Sepsis, vücudun enfeksiyonlara karşı verdiği yanıt kendi doku ve organlarına zarar verdiğinde ortaya çıkan ve hayatı tehdit eden bir durumdur. COVID-19 gibi viral enfeksiyonlar da dahil olmak üzere dünya çapındaki çoğu bulaşıcı hastalıktan ölüme giden son ortak yoldur. Özellikle erken tanınıp hemen tedavi edilmezse, şok, çoklu organ yetmezliği ve ölümle sonlanabilir. Sepsis tıbbi bir acil durumdur ve daha fazla komplikasyon veya ölümü önlemek için derhal müdahale gerektirir.
Her türlü enfeksiyona bağlı olarak gelişebilecek olan sepsis, genellikle sağlık hizmetleri ile ilişkili enfeksiyonların bir sonucudur ve antimikrobiyal direnç, bakteriyel vakalarda sepsis tedavisini zorlaştırmaktadır. Bağışıklık sistemi zayıf olan kişiler, hamile kadınlar, 1 yaşın altındaki çocuklar ve 60 yaşın üzerindeki erişkinlerde sepsisin gelişebilme olasılığı diğer bireylere oranla oldukça yüksektir.

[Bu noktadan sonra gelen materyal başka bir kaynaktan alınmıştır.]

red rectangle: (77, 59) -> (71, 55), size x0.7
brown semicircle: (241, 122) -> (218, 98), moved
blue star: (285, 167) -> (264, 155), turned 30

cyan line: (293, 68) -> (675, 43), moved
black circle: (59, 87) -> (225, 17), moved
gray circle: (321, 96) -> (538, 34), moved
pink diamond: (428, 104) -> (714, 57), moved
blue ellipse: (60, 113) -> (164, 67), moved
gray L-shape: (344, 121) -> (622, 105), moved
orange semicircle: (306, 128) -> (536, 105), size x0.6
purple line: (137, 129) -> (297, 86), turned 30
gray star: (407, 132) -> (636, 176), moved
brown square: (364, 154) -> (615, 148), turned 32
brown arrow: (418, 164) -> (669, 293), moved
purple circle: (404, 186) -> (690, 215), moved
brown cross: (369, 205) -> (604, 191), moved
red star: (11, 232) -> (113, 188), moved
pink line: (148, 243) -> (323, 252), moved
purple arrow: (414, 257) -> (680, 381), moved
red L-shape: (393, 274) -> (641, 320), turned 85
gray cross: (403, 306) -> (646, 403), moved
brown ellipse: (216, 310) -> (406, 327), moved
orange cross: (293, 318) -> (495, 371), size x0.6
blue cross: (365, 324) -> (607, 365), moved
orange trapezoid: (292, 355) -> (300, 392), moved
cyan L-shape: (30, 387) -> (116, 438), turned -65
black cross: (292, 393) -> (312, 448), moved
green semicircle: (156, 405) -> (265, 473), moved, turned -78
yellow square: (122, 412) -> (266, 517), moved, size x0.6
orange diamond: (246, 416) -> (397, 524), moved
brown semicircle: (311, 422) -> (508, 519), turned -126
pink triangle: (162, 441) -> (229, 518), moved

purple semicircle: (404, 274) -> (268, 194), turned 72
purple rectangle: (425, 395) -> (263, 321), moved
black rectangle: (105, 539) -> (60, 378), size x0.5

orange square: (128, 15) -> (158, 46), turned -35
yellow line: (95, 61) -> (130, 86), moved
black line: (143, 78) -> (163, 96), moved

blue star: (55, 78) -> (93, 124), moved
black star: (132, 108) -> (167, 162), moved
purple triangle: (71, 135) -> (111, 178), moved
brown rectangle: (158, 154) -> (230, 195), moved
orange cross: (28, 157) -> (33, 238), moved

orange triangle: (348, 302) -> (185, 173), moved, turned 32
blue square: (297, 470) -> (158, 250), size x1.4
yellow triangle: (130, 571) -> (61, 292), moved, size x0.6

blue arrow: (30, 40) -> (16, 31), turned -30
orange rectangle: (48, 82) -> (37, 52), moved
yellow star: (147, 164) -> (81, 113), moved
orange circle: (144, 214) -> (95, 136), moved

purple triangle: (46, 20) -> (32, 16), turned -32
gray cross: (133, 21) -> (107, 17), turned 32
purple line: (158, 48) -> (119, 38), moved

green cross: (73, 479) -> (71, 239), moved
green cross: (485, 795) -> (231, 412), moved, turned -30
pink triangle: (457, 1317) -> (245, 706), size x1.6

Sepsis, tüm dünyada her yıl 47 ila 50 milyon insanı etkilemektedir ve yılda en az 11 milyon ölümden sorumludur. Ancak ülkeye ve eğitime bağlı olarak sepsis, insanların sadece %7 – 50'si tarafından bilinmektedir.
Günümüzde, özellikle küresel COVID-19 pandemisi sürecinde sepsis ve farkındalığının önemi iyice artmıştır. Sepsis, hastanede yatan COVID-19 hastalarının %52'sini ve yoğun bakım ünitesindekilerin %78'ini etkilemektedir.
Sepsisi önlemenin en iyi yolu, ilk etapta enfeksiyonu önlemektir. Sık görülen enfeksiyonlara karşı etkili aşılama programlarının uygulanması, hastanelerde uygun enfeksiyon kontrol önlemlerinin alınması, temiz doğum uygulamaları, ameliyatta enfeksiyon önleme uygulamaları, hastanede yatış sürelerinin kısaltılması, özellikle el yıkama alışkanlığının yaygınlaştırılması gibi önlemler sepsisle mücadelede önemlidir. Erken tanı, erken antibiyotik tedavisi ve enfeksiyon kaynağının kontrolü, uygun organ destek tedavisi sepsise yaklaşımın vazgeçilmezleridir. Sepsisten kaynaklanan ölümlerin sayısını azaltmanın bir diğer adımı da antimikrobiyal dirençle mücadeledir.
Her yıl 13 Eylül'de düzenlenen Dünya Sepsis Günü, dünya çapında farkındalığın artırılması ve insanların sepsisle mücadelede birleşmesi için bir fırsattır. Bu sayede, halka, medyaya, ulusal ve uluslararası sağlık yetkililerine, sağlık hizmeti sunucularına ve sağlık çalışanlarına, politika yapıcılara ve hükümetlere, bu konudaki eğitimi artırmaya ve iyileştirmeye acil bir ihtiyaç olduğu hatırlatılmalıdır.